15 pages, 4636 KiB  
Article
Experimental Investigation of the Effect of a Recuperative Heat Exchanger and Throttles Opening on a CO2/Isobutane Autocascade Refrigeration System
by Michał Sobieraj
Energies 2020, 13(20), 5285; https://doi.org/10.3390/en13205285 - 12 Oct 2020
Cited by 10 | Viewed by 2294
Abstract
An experimental evaluation of an autocascade refrigeration (ACR) system was carried out. A zeotropic mixture of isobutane and CO2 was employed as a working fluid in an autocascade refrigeration (ACR) system. An experimental system was designed and built to study the influence [...] Read more.
An experimental evaluation of an autocascade refrigeration (ACR) system was carried out. A zeotropic mixture of isobutane and CO2 was employed as a working fluid in an autocascade refrigeration (ACR) system. An experimental system was designed and built to study the influence of the recuperative heat exchanger (RHX) and openings of the throttle valves on the system performance. The use of RHX facilitated the condensation process and improved the cycle characteristics. The working mass concentration of CO2 was higher, as it was closer to the nominal concentration and the discharge pressure was lower by 19% to even 39% when the RHX was employed in the system. An increase of up to 20% in the coefficient of performance (COP) was observed. Furthermore, the effects of the openings of the throttle valves on the system characteristics were studied. The change in the openings of the expansion valves affected the mass flows and the working mixture composition. The working CO2 mass fraction increased with higher openings of the evaporator throttle.
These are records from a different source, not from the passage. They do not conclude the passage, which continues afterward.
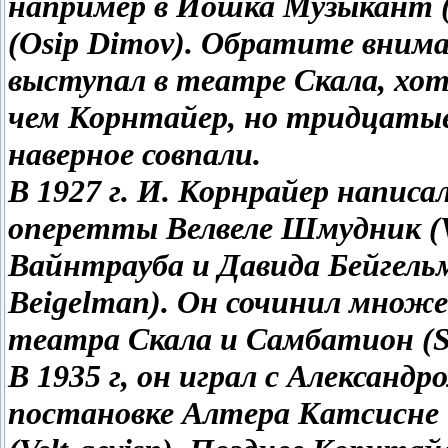
например в Йошка Музыкант (
(Osip Dimov). Обратите вним
выступал в теaтре Скала, хо
чем Корнтайер, но тридцатые
наверное совпали.
В 1927 г. И. Корнрайер напис
оперетты Велвеле Шмудник (Ve
Вайнтрауба и Давида Бейгельма
Beigelman). Он сочинил множе
театра Скала и Самбатион (S
В 1935 г, он играл с Александр
постановке Алтера Катсисне (A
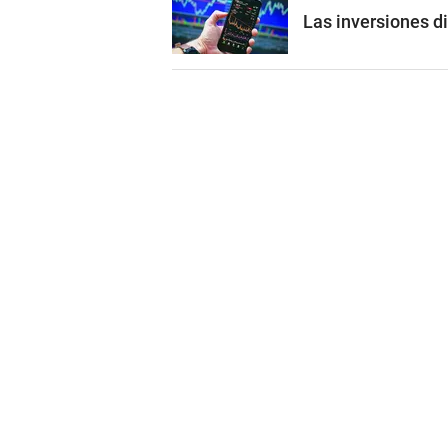
Las inversiones di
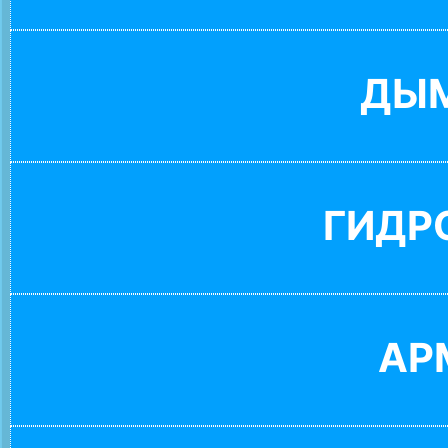
ДЫ
ГИДР
АР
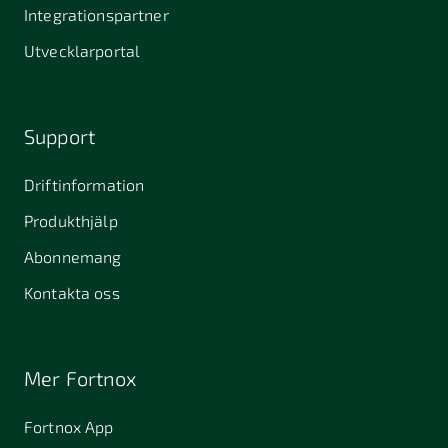
Stallarholmen
Gnesta
Karlstad
Integrationspartner
681 42
Utvecklarportal
Kristinehamn
721 30
754 54
771 30
Västerås
Uppsala
Ludvika
Support
776 31
Hedemora
Driftinformation
831 30
Produkthjälp
Östersund
Alafors
Alfta
Alingsås
Abonnemang
Almunge
Alnarp
Alunda
Kontakta oss
Alvesta
Angered
Arboga
Arbrå
Arjeplog
Arlandastad
Mer Fortnox
Arlöv
Arvidsjaur
Arvika
Fortnox App
Askim
Avesta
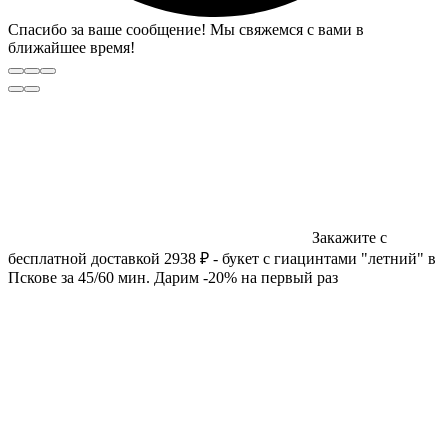
Спасибо за ваше сообщение! Мы свяжемся с вами в
ближайшее время!
Закажите с
бесплатной доставкой 2938 ₽ - букет с гиацинтами "летний" в
Пскове за 45/60 мин. Дарим -20% на первый раз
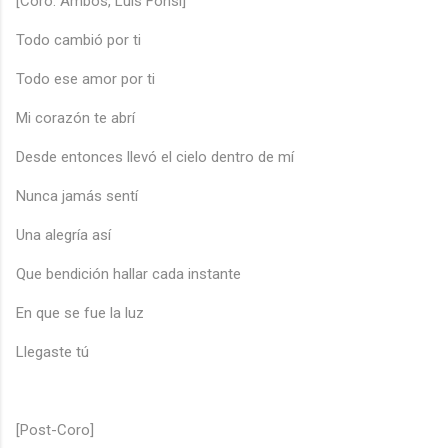
[Coro: Ambos, Luis Fonsi]
Todo cambió por ti
Todo ese amor por ti
Mi corazón te abrí
Desde entonces llevó el cielo dentro de mí
Nunca jamás sentí
Una alegría así
Que bendición hallar cada instante
En que se fue la luz
Llegaste tú
[Post-Coro]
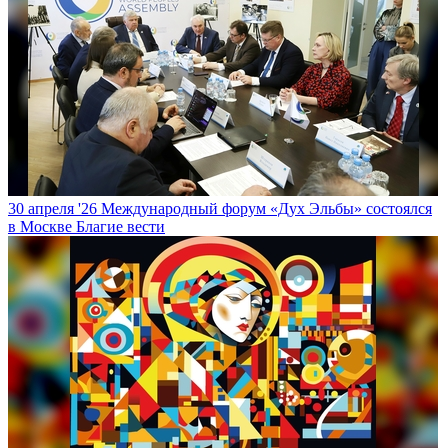
30 апреля '26
Международный форум «Дух Эльбы» состоялся
в Москве
Благие вести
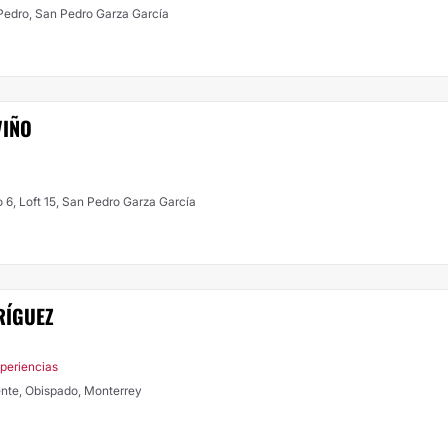
n Pedro, San Pedro Garza García
VIÑO
 6, Loft 15, San Pedro Garza García
RÍGUEZ
xperiencias
ente, Obispado, Monterrey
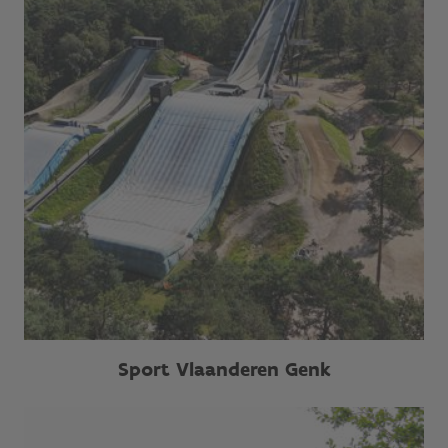
Sport Vlaanderen Genk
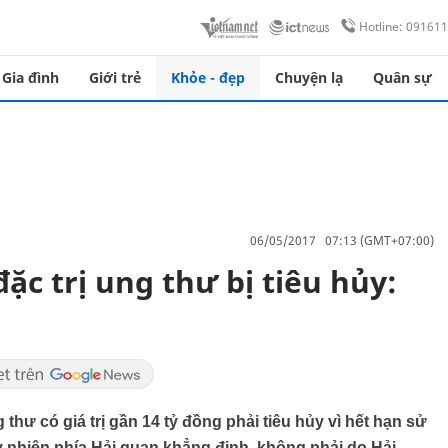
Hotline: 09161
Gia đình
Giới trẻ
Khỏe - đẹp
Chuyện lạ
Quân sự
06/05/2017 07:13 (GMT+07:00)
ặc trị ung thư bị tiêu hủy:
 thư có giá trị gần 14 tỷ đồng phải tiêu hủy vì hết hạn sử
uy nhiên phía Hải quan khẳng định, không phải do Hải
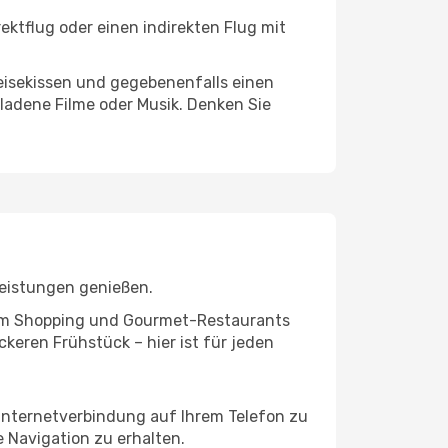
ektflug oder einen indirekten Flug mit
eisekissen und gegebenenfalls einen
ladene Filme oder Musik. Denken Sie
leistungen genießen.
ivem Shopping und Gourmet-Restaurants
keren Frühstück – hier ist für jeden
 Internetverbindung auf Ihrem Telefon zu
 Navigation zu erhalten.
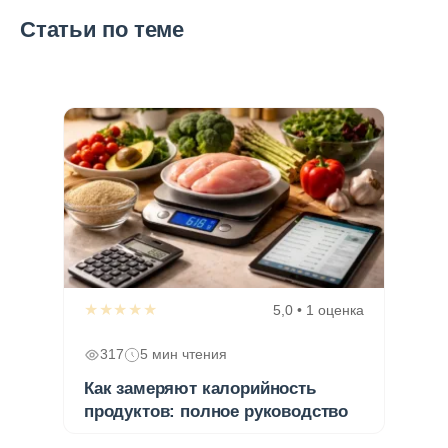
Статьи по теме
★★★★★
5,0 • 1 оценка
317
5 мин чтения
Как замеряют калорийность
продуктов: полное руководство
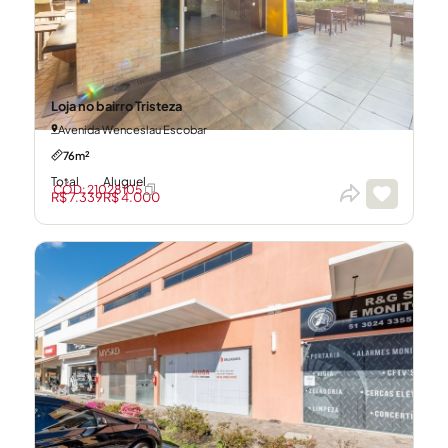
Loja no bairro Tristeza
Avenida Wenceslau Escobar
76m²
Total
Aluguel
CÓD: 21028105
R$ 7.339
R$ 4.000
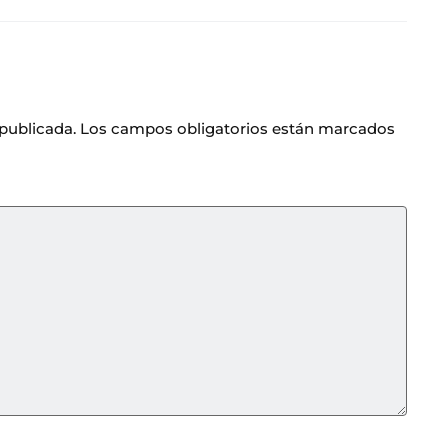
 publicada.
Los campos obligatorios están marcados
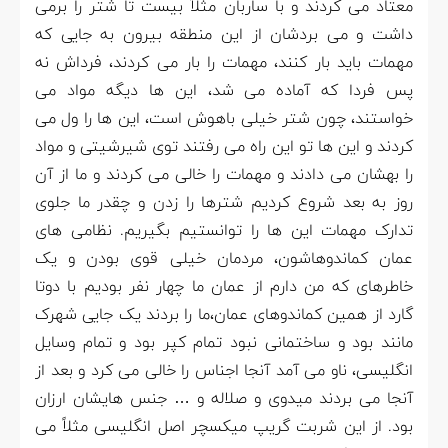
معتاد می کردند و با ساربان مثلاً بیست تا شتر را برمی
داشت و می بردشان از این منطقه بیرون به جایی که
مهمات باید بار کنند، مهمات را بار می کردند، فرداش نه
پس فردا که آماده می شد، این ها دیگه مواد می
خواستند، چون شتر خیلی باهوش است، این ها را ول می
کردند و این ها تو این راه می رفتند توی شیرشیتی و مواد
را بهشان می دادند و مهمات را خالی می کردند و ما از آن
روز به بعد شروع کردیم شترها را زدن و چقدر ما جلوی
تدارک مهمات این ها را توانستیم بگیریم. نظامی های
عمان کماندوهاشون، مردمان خیلی قوی بودن و یک
خاطرهای که من دارم از عمان ما چهار نفر بودیم با دوتا
گارد از همین کماندوهای عمان،ما را بردند یک جایی شهرک
مانند بود و ساختمانی نبود تمام کپر بود و تمام وسایل
انگلیسی، ناو می آمد آنجا اجناس را خالی می کرد و بعد از
آنجا می بردند میدوی و صلاله و … جنس هایشان ارزان
بود. از این شربت گریپ میکسچر اصل انگلیسی مثلاً می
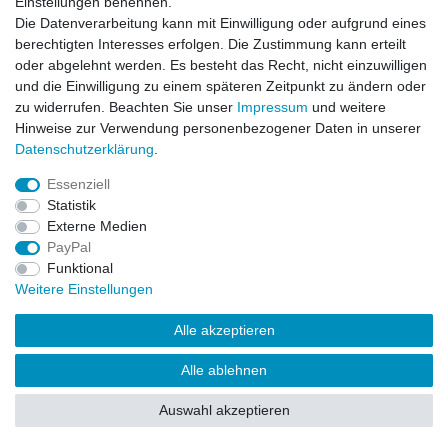
Einstellungen benennen.
Die Datenverarbeitung kann mit Einwilligung oder aufgrund eines
berechtigten Interesses erfolgen. Die Zustimmung kann erteilt
oder abgelehnt werden. Es besteht das Recht, nicht einzuwilligen
und die Einwilligung zu einem späteren Zeitpunkt zu ändern oder
zu widerrufen. Beachten Sie unser
Impressum
und weitere
Hinweise zur Verwendung personenbezogener Daten in unserer
Daten­schutz­erklärung
.
Essenziell
Statistik
Externe Medien
PayPal
Funktional
Weitere Einstellungen
Alle akzeptieren
Alle ablehnen
Auswahl akzeptieren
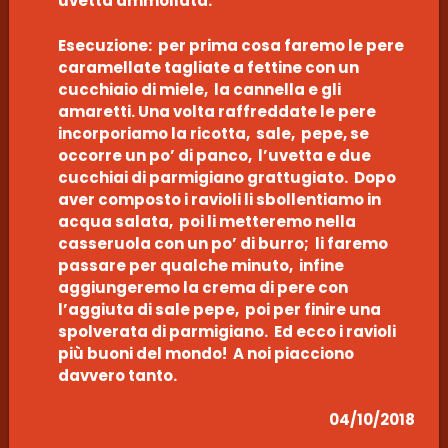
uvetta ammollata.
Esecuzione: per prima cosa faremo le pere
caramellate tagliate a fettine con un
cucchiaio di miele, la cannella e gli
amaretti. Una volta raffreddate le pere
incorporiamo la ricotta, sale, pepe, se
occorre un po’ di panco, l’uvetta e due
cucchiai di parmigiano grattugiato. Dopo
aver composto i ravioli li sbollentiamo in
acqua salata, poi li metteremo nella
casseruola con un po’ di burro; li faremo
passare per qualche minuto, infine
aggiungeremo la crema di pere con
l’aggiuta di sale pepe, poi per finire una
spolverata di parmigiano. Ed ecco i ravioli
più buoni del mondo! A noi piacciono
davvero tanto.
04/10/2018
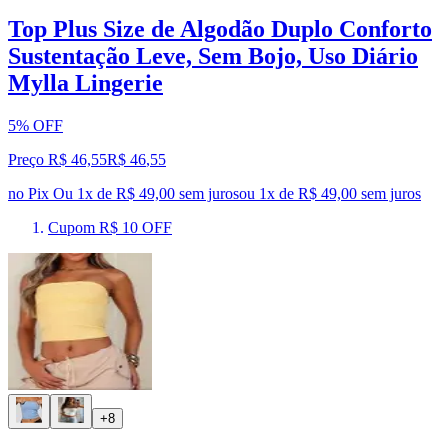
Top Plus Size de Algodão Duplo Conforto
Sustentação Leve, Sem Bojo, Uso Diário
Mylla Lingerie
5% OFF
Preço R$ 46,55
R$
46
,
55
no Pix
Ou 1x de R$ 49,00 sem juros
ou
1
x de
R$ 49,00
sem juros
Cupom R$ 10 OFF
+8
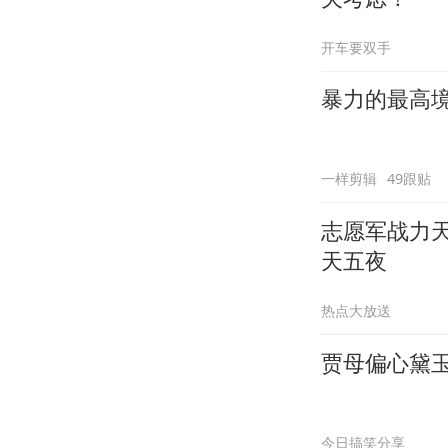
开车要双手
暴力的最高
一样剪辑
49跟贴
志愿军战力天
天五夜
热点大放送
贾母偏心黛
今日搞笑分享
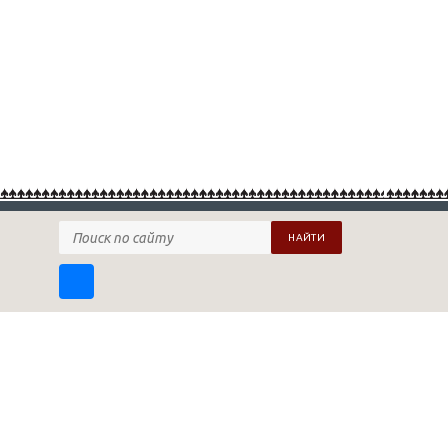
НАЙТИ
ПОДПИСАТЬСЯ НА НАШУ РАССЫЛКУ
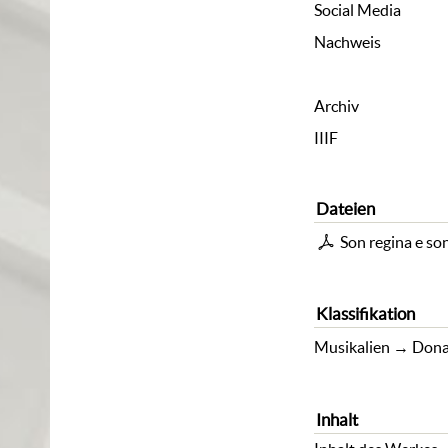
Social Media
Nachweis
Archiv
IIIF
Dateien
Son regina e s
Klassifikation
Musikalien
→
Dona
Inhalt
The subcooling degree of liquid CO2-rich refrigerant increased with higher openings of the expansion valve under the phase separator. The results of the present work should be helpful for design and optimization of autocascade systems working with natural and synthetic refrigerants. Full article
(This article belongs to the Special Issue Improvements on CO2 Vapour Compression Cycles)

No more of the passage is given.